Geschichte der Nürnberger Lebkuchen

„Warum gibt es eigentlich in Nürnberg so viele Lebkuchenhersteller?“, hakt Helgas Mutter nach. Die blonde Bäckerin erklärt ihr, dass in den Reichswäldern um die Stadt Nürnberg viele Imker lebten. Sie versorgten die Stadt mit Honig. Das war eine wichtige Voraussetzung zum Backen. Außerdem war Nürnberg der Knotenpunkt der wichtigsten Handelswege. So konnten die Nürnberger Zucker aus Venedig und fremdländische Gewürze liefern lassen und die fertigen Lebkuchen leichter verbreiten. 

Aufgrund dieser Voraussetzungen spezialisierten sich viele Bäcker in Nürnberg auf die Herstellung von Lebkuchen.

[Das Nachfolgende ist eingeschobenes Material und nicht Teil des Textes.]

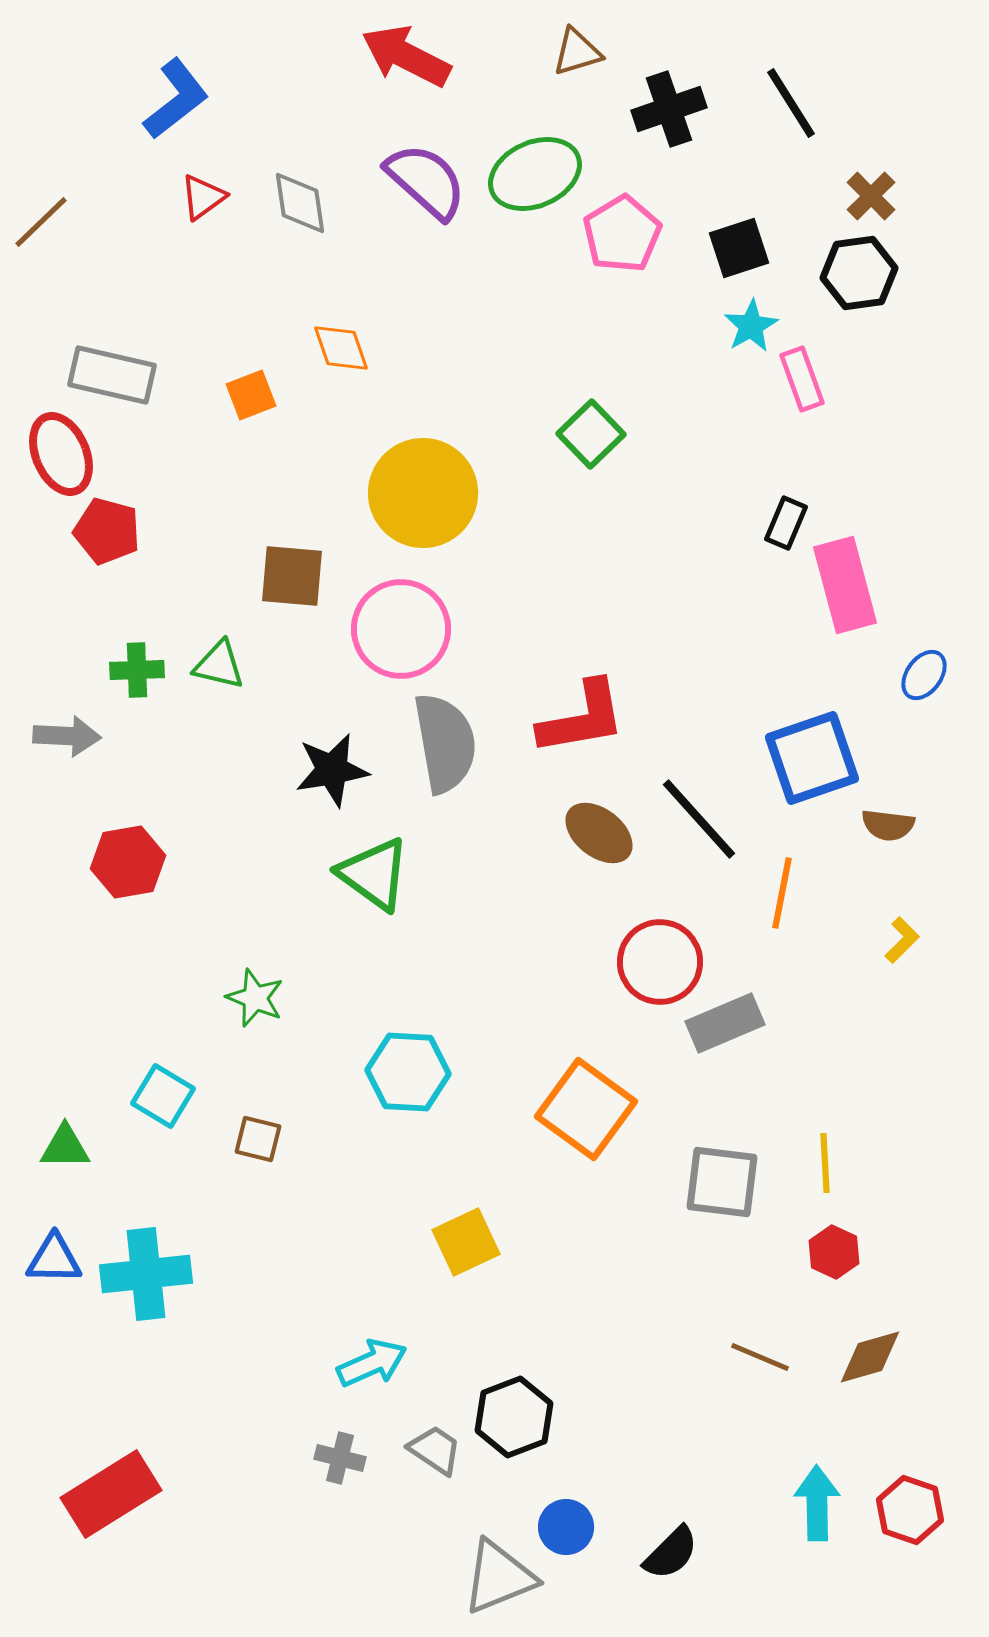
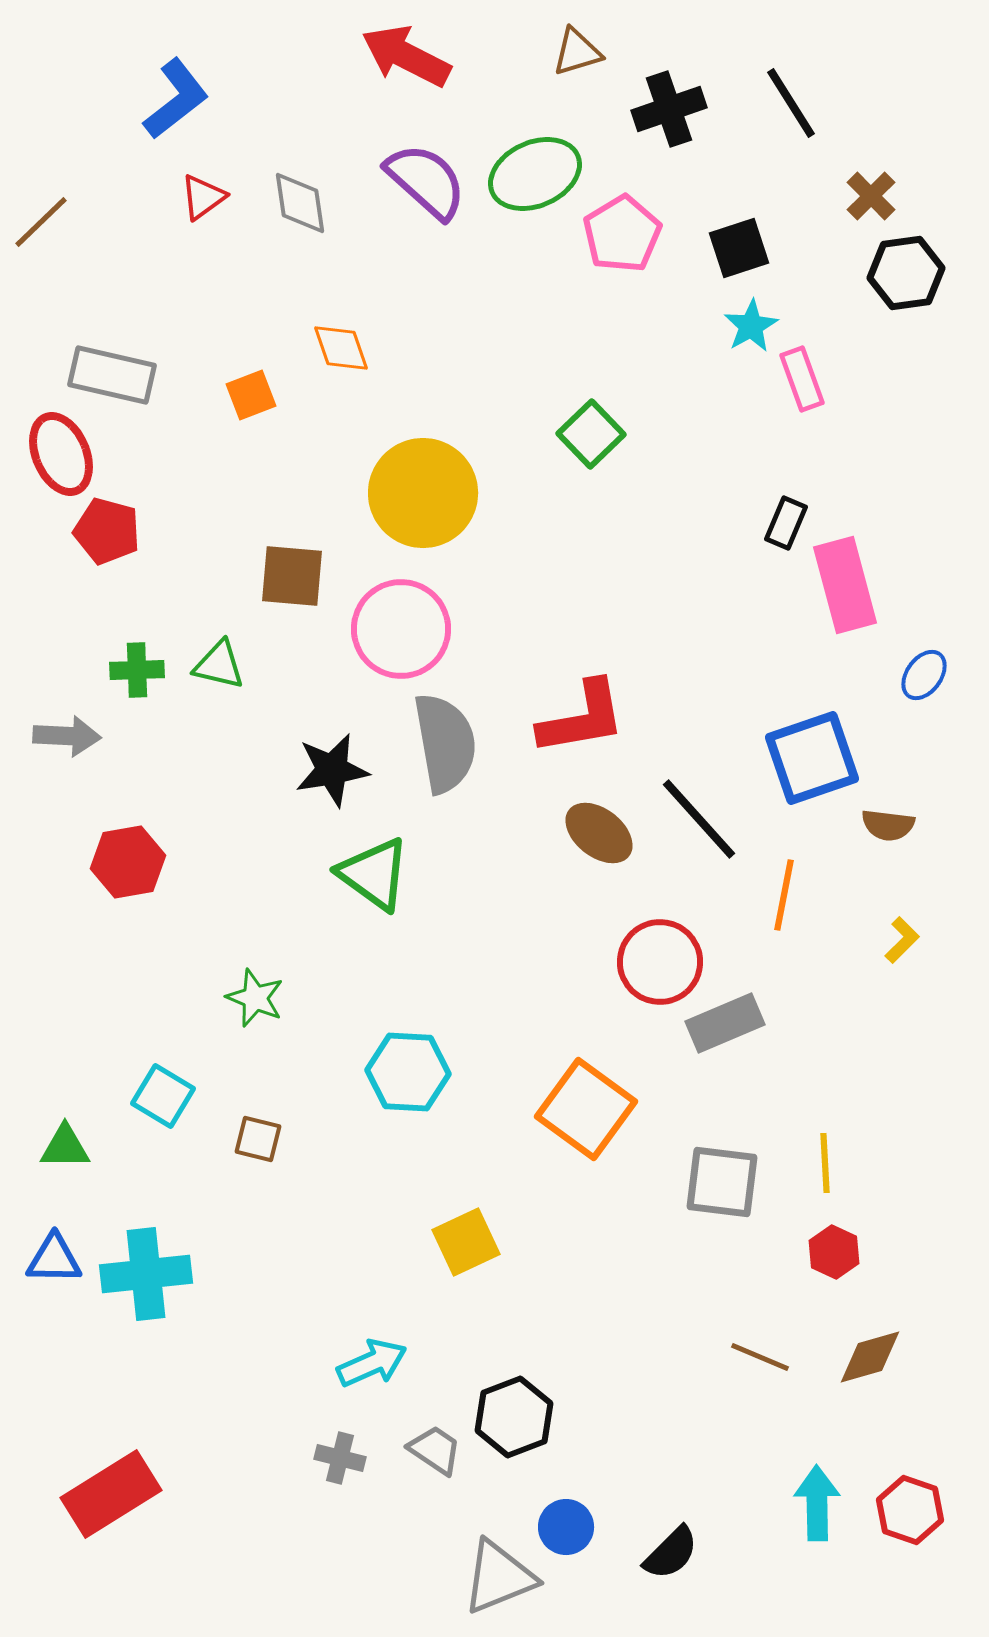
black hexagon at (859, 273): moved 47 px right
orange line at (782, 893): moved 2 px right, 2 px down
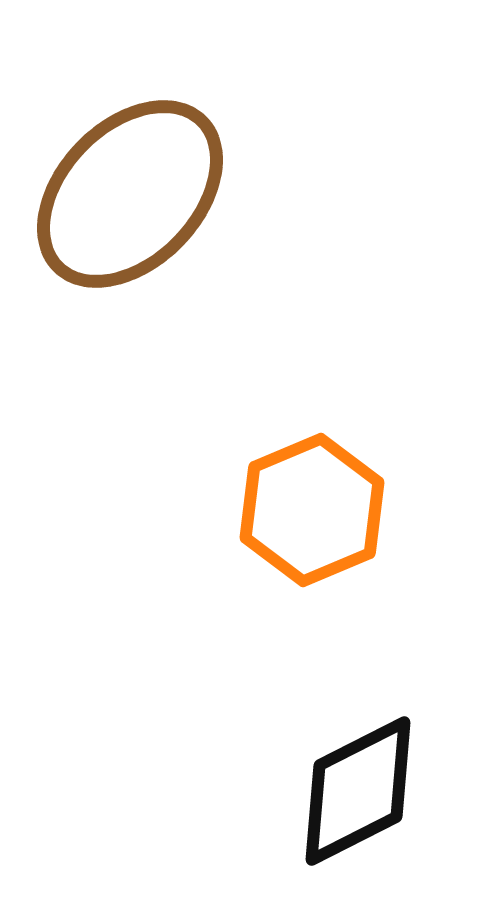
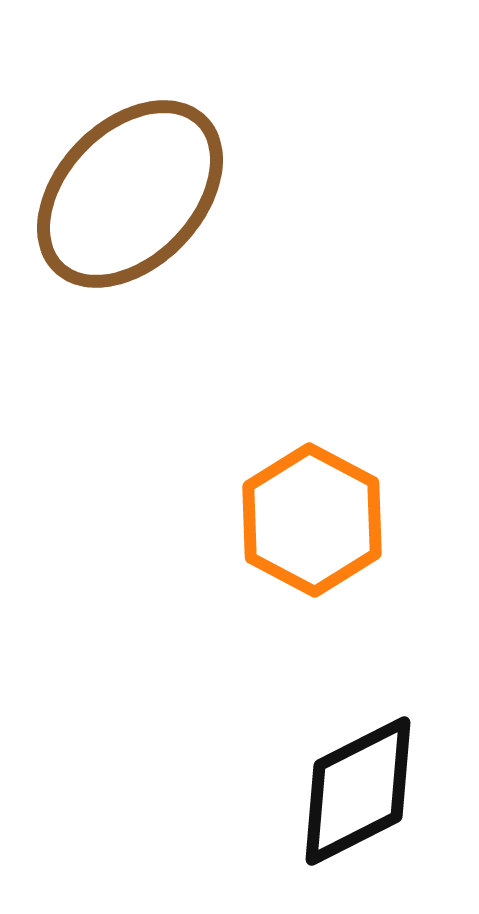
orange hexagon: moved 10 px down; rotated 9 degrees counterclockwise
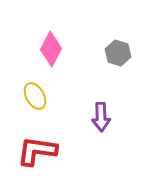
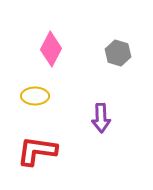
yellow ellipse: rotated 60 degrees counterclockwise
purple arrow: moved 1 px down
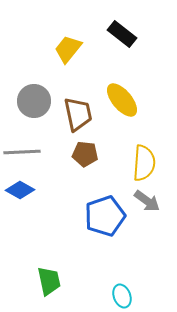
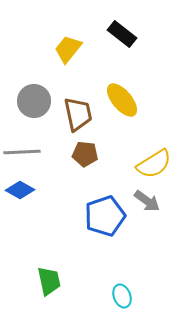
yellow semicircle: moved 10 px right, 1 px down; rotated 54 degrees clockwise
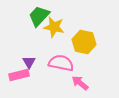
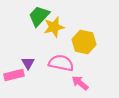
yellow star: rotated 25 degrees counterclockwise
purple triangle: moved 1 px left, 1 px down
pink rectangle: moved 5 px left
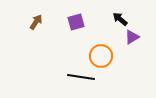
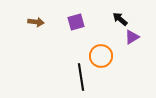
brown arrow: rotated 63 degrees clockwise
black line: rotated 72 degrees clockwise
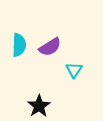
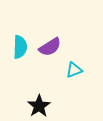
cyan semicircle: moved 1 px right, 2 px down
cyan triangle: rotated 36 degrees clockwise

In der Zeit des 30-jährigen Krieges trennten sich die Lebküchner endgültig von den Bäckern und wurden ein eigenes geschworenes Handwerk. Dadurch traten viele strenge Bestimmungen in Kraft. „Lebküchner durften zum Beispiel nur backen, wenn sie einen eigenen Backofen hatten“, erzählt Maria. „Die Ausbildung wurde lange und schwer.“ Lebküchner durften kein neues Backhaus errichten und die Anzahl der Lehrlinge war beschränkt. Später wurden die Lebküchner sogar ein „gesperrtes Gewerbe“. Das bedeutete, dass nur Nürnberger Bürger in ihrer Heimatstadt Lebkuchen backen durften. Helga hört gebannt zu.

Nach dem 30-jährigen Krieg stieg die Nachfrage nach Lebkuchen immer weiter an. „Jeder wollte sie essen“, sagt Maria. „Viele verschenkten die Lebkuchen auch.“ Bald gab es Konkurrenz an allen Orten. In vielen Städten blieben die Märkte auswärtigen Anbietern verschlossen. So gab es viel Streit mit anderen Städten, zwischen den Nürnberger Lebküchnern selbst sowie zwischen Lebküchnern und Zuckerbäckern. Eine Besserung kam erst durch die Gewerbefreiheit in Bayern im Jahr 1867. „Durch die Industrialisierung können wir jetzt Maschinen zum Lebkuchenbacken verwenden“, erklärt die Bäckerin. „Wir brauchen nicht mehr so viel Kraft in den Armen und die Herstellung ist hygienischer.“ Außerdem kann man mehr Lebkuchen in kürzerer Zeit produzieren.

An der Theke werden Brot, Torten, Pralinen und Lebkuchen ausgestellt und verkauft. Foto: Pia Woitinek

Das ist eine große Erleichterung, denn jeder liebt Lebkuchen. „Mein Sohn Georg nascht sie auch gerne“, sagt Maria. Sie zuckt zusammen und wirft einen Blick auf die schwarze Uhr an ihrem Handgelenk. 12:30 Uhr. „Georg wartet sicher schon auf mich“, stellt sie erschrocken fest. Schnell läuft sie hinter die Theke und holt zwei Packungen Lebkuchen. Liebevoll drückt sie die Päckchen Helga in die Hand: „Frohe Weihnachten.“ Sie begleitet ihre Gäste noch zur Tür hinaus und verschwindet anschließend. Helga läuft freudestrahlend mit ihrer Mutter nach Hause. Jetzt kann das Weihnachtsfest beginnen.